Hopefully, with the opening of the new Joe’s-esque store in the Learning Commons, students will go back to having a variety of meal options and having more control over what they eat. However, we’ll have to wait until March 6 for this new location to officially open.

American Teacher Act first step towards fair pay



On Dec. 14, 2022, a new act was introduced in the United States Congress by Representative Frederica Wilson, a Democrat from Florida. 

The American Teacher Act, which was referred to the House Committee on Education and Labor, promotes the increase of wages for American teachers. The legislation was also drafted by the nonprofit organization, Teacher Salary Project, which strives to assist teachers in becoming financially viable. 

This act is a response to the current nationwide teacher shortage and decreasing morale of educators. If passed, the American Teacher Act could lead to an income of $60,000 a year. This is about a $20,000 increase from what public school educators are typically paid. 

“Having a minimum wage of $60,000 is just the beginning of paying teachers what they are worth. Teachers are critical to our nation’s future,” said Dr. Peggy Yates who serves as an Assistant Professor and Director of Special Education Teacher Preparation at Alma College. 

Dr. Yates has 25 years of teaching experience and acts as Vice President of the Alma Public School Board of Education. 

“Raising the base pay is a step in the right direction, but so much more can be done to promote the importance of the profession across the nation,” said Yates.

“Of course, doing something about the teacher shortage in our country is critical right now, and the American Teacher Act is an important step in creating a better future for teachers and students alike,” said Katie Rooney, an Alma College alumna who graduated in 2022. 

“Ultimately, I think the passing of the American Teacher Act would be a humongous leap forward in treating teachers like the invaluable humans they are,” said Rooney. Rooney also recently began her career as an elementary school teacher. 

“Education is power, and teachers place that into the hands of our country’s future citizens – parents, politicians, influencers, innovators, etc… We should be paying teachers a comfortable living wage at the very least, and there is no reason teachers should have another stressor on our already overfilling plates,” said Rooney. 

“As a second-year teacher, I make around $41,500 per year. I am constantly being told I am lucky to even make this much, while at the same time, I struggle to make ends meet and pay my bills,” said Jessica Headlee, a 2020 Alma College alum. 

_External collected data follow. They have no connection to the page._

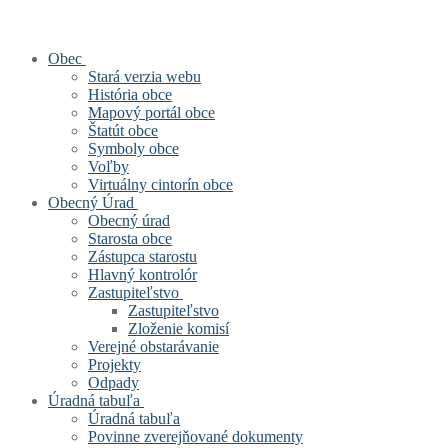
Obec
Stará verzia webu
História obce
Mapový portál obce
Štatút obce
Symboly obce
Voľby
Virtuálny cintorín obce
Obecný Úrad
Obecný úrad
Starosta obce
Zástupca starostu
Hlavný kontrolór
Zastupiteľstvo
Zastupiteľstvo
Zloženie komisí
Verejné obstarávanie
Projekty
Odpady
Úradná tabuľa
Úradná tabuľa
Povinne zverejňované dokumenty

“This is a huge reason why I have two other jobs on top of my job as a teacher. I face disparaging burnout, financial struggles, loss of family time and lack of sleep every day because my career simply does not pay teachers what we are worth,” said Headlee.

“ There is a huge disparity here as you can see. It is clear that teachers are not valued as professionals since we are hardly paid as such.” 

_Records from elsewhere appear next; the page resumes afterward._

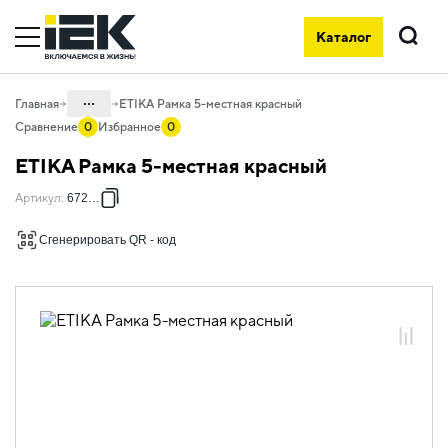
Каталог
Поиск
...
Главная
ETIKA Рамка 5-местная красный
Сравнение
0
Избранное
0
Каталог
ETIKA Рамка 5-местная красный
06. Изделия электроустановочные,
Артикул
:
672535
удлинители и силовые разъемы
06.01 Электроустановочные изделия
Сгенерировать QR - код
06.01.13 Электроустановочные
изделия скрытого монтажа ETIKA
06.01.13.12 Рамки пластиковые ETIKA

“Another benefit I hope for is that, if the American Teacher Act passes, hopefully, we will draw more qualified candidates into the field of teaching,” said Headlee. “I am aware of multiple teaching positions that have had to be filled by long-term substitute teachers. Is this really what is best for our students?”

“I think if this act were to pass, it would definitely shine [a] light on the profession and encourage people in America, especially college students, to consider going into teaching,” said Raegan Stambaugh (’23), an Alma College student in the process of her first semester as a student teacher.

“This bill would help to send a message and prove that teachers are a valued part of society,” said Stambaugh.

One thing many hope to see is how much further the income can be raised. “$60,000 will not go very far in bigger cities such as New York or San Francisco. It would be nice if they could even set the salary even higher,” said Stambaugh.

Whichever trajectory this new act will take, the surrounding conversation is certainly a step in the right direction.